TASK_INTERURPTIBLE vs. TASK_KILLABLE should probably not be set at the
waiting context, it should be set at the outer context where we would
handle (or not handle) -ERESTARTSYS.

think mutex_lock() vs. mutex_lock_killable(); that is bubbling up the
context specification in an ad hoc way. This would regularize that.

I've also seen bugs where code was doing a fixed TASK_INTERRUPTIBLE and
the outer context wasn't expecting that - kthread creation does this.

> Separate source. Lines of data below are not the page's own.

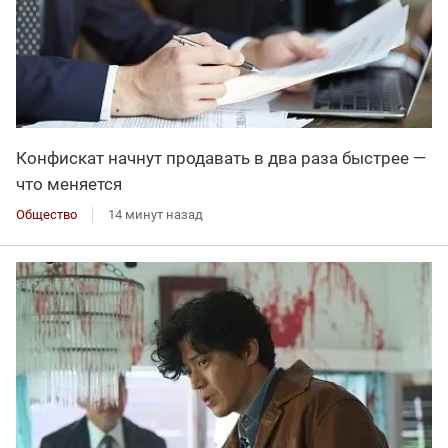
Конфискат начнут продавать в два раза быстрее —
что меняется
Общество
14 минут назад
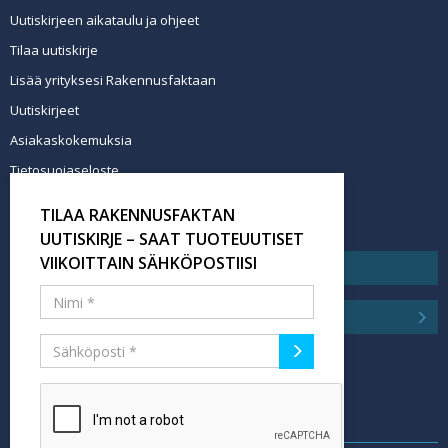
Uutiskirjeen aikataulu ja ohjeet
Tilaa uutiskirje
Lisää yrityksesi Rakennusfaktaan
Uutiskirjeet
Asiakaskokemuksia
Tietosuojaseloste
Newsletter info in English
TILAA RAKENNUSFAKTAN
Tilaa uutiskirje
UUTISKIRJE – SAAT TUOTEUUTISET
VIIKOITTAIN SÄHKÖPOSTIISI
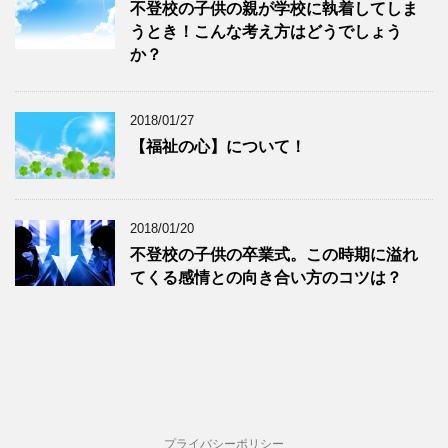
不登校の子供の親が学校に執着してしま
うとき！こんな考え方はどうでしょう
か？
2018/01/27
【福祉の心】について！
2018/01/20
不登校の子供の卒業式。この時期に溢れ
てくる感情との向き合い方のコツは？
プライバシーポリシー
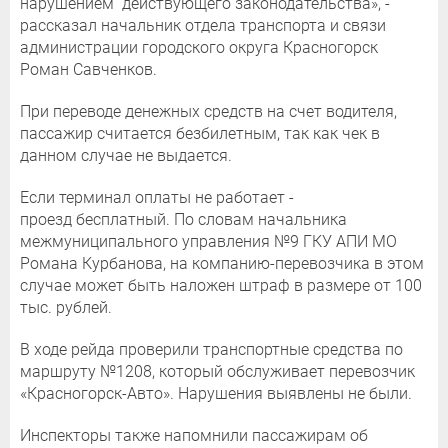
нарушением действующего законодательства», -
рассказал начальник отдела транспорта и связи
администрации городского округа Красногорск
Роман Савченков.
При переводе денежных средств на счет водителя,
пассажир считается безбилетным, так как чек в
данном случае не выдается.
Если терминал оплаты не работает -
проезд бесплатный. По словам начальника
межмуниципального управления №9 ГКУ АПИ МО
Романа Курбанова, на компанию-перевозчика в этом
случае может быть наложен штраф в размере от 100
тыс. рублей.
В ходе рейда проверили транспортные средства по
маршруту №1208, который обслуживает перевозчик
«Красногорск-Авто». Нарушения выявлены не были.
Инспекторы также напомнили пассажирам об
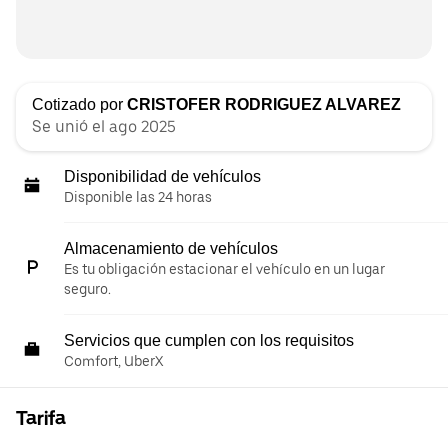
Cotizado por
CRISTOFER RODRIGUEZ ALVAREZ
Se unió el ago 2025
Disponibilidad de vehículos
Disponible las 24 horas
Almacenamiento de vehículos
Es tu obligación estacionar el vehículo en un lugar
seguro.
Servicios que cumplen con los requisitos
Comfort, UberX
Tarifa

> > --- a/kernel/hung_task.c
> > +++ b/kernel/hung_task.c
> > @@ -43,6 +43,7 @@ static int __read_mostly sysctl_hung_task_check_count = PID_MAX_LIMIT;
> > * Zero means infinite timeout - no checking done:
> > */
> > unsigned long __read_mostly sysctl_hung_task_timeout_secs = CONFIG_DEFAULT_HUNG_TASK_TIMEOUT;
> > +EXPORT_SYMBOL_GPL(sysctl_hung_task_timeout_secs);
> It seems strange that a module wouild want this. Makes one wonder what
> the heck is going on in there.

specifically, this is for thread_with_file, where we've got a kthread
hooked up to a file descriptor, effectively using it as both stdin and

When the kthread reads from the fd, that can block for an unbounded
amount of time - we're waiting on userspace input and it's totally fine.